Comments on Consumer-Funded Incentives for Cybersecurity Investments By Utilities

By Tyson Slocum

Public Citizen today provided comments in Federal Energy Regulatory Commission Docket No. RM21-3 on the Commission’s proposal to allow utilities to tap into very lucrative financial incentives – paid by ratepayers – to fund cybersecurity investments that exceed minimum federal mandates. As an organization dedicated to advocacy on behalf of households, Public Citizen fully appreciates that consumers can benefit from investments in cybersecurity protections, and we encourage utilities to make outlays that go above and beyond federal minimum requirements. But as cybersecurity challenges and corresponding investment needs quickly mount, it is unjust and unreasonable to expect consumers to bear all of the responsibility of looming cybersecurity defense needs. Shared financial responsibility among shareholders and owners of utility infrastructure, federal and sub-federal governments, and consumers is necessary to ensure equitable investments for needed cybersecurity enhancements.

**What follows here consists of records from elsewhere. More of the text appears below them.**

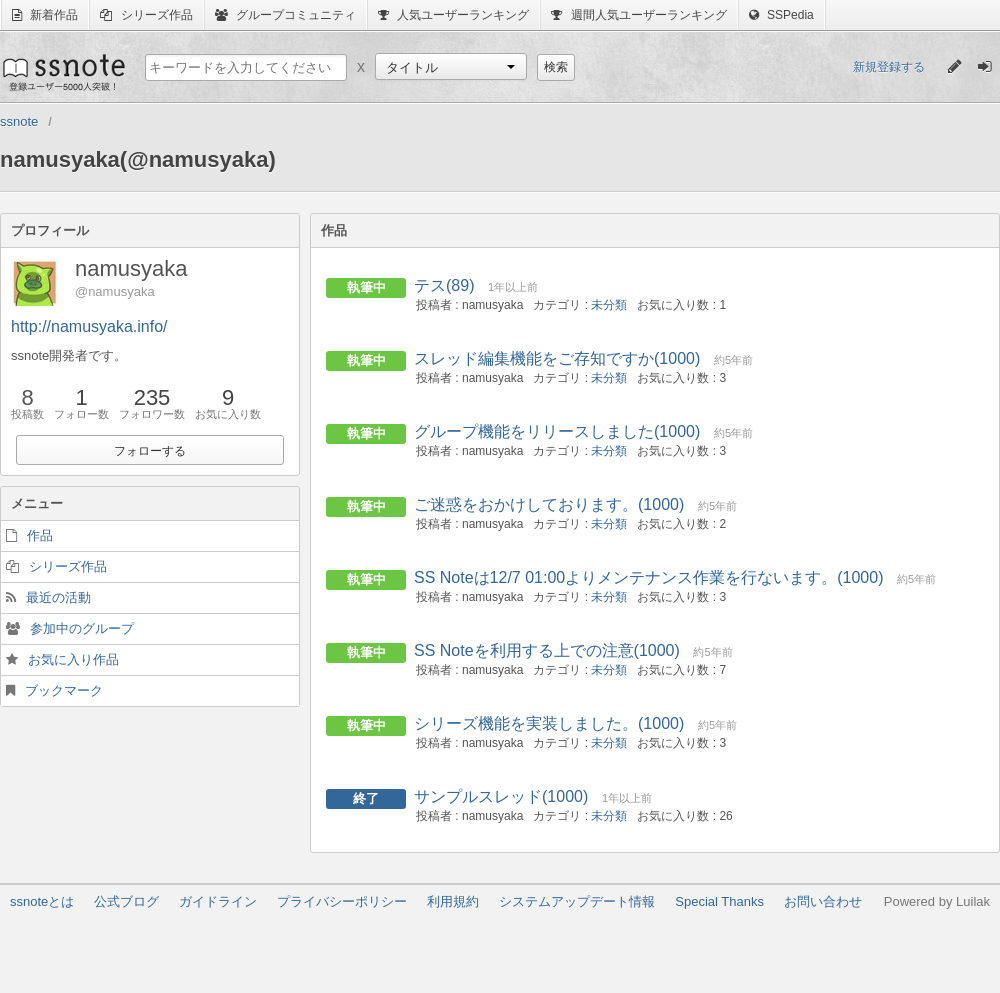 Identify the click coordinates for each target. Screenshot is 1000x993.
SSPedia (781, 15)
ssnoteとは (42, 901)
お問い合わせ (823, 901)
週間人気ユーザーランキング (638, 15)
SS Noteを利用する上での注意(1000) (547, 650)
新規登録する (889, 67)
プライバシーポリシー (342, 901)
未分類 (609, 305)
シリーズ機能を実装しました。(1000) (549, 723)
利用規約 (453, 901)
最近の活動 (58, 597)
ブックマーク (64, 690)
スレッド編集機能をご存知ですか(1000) (557, 358)
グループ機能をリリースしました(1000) (557, 431)
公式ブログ (126, 901)
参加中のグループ (82, 628)
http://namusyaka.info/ (89, 326)
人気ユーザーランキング (453, 15)
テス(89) (444, 285)
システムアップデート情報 (577, 901)
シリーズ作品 (146, 15)
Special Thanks (719, 901)
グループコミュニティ (285, 15)
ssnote (62, 72)
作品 (40, 535)
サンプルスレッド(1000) (501, 796)
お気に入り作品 (73, 659)
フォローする (150, 451)
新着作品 (45, 15)
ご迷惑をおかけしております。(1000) (549, 504)
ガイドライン (218, 901)
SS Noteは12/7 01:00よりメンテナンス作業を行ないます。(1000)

Utilities can rely on existing cost-of-service rate treatment to fund voluntary cybersecurity investments and do not require incentives such as ROE adders or deferred cost recovery. Preventing cybersecurity attacks is a shared financial responsibility among utilities, consumers and the government, and therefore consumers should not be responsible for shouldering all of the investment burden. FERC should improve minimum cybersecurity standards rather than rely on incentive rate treatment for voluntary investments. The development and enforcement of cybersecurity standards by NERC will be enhanced by implementing governance reforms at NERC, including placing a bona fide consumer advocate on the Board of Trustees.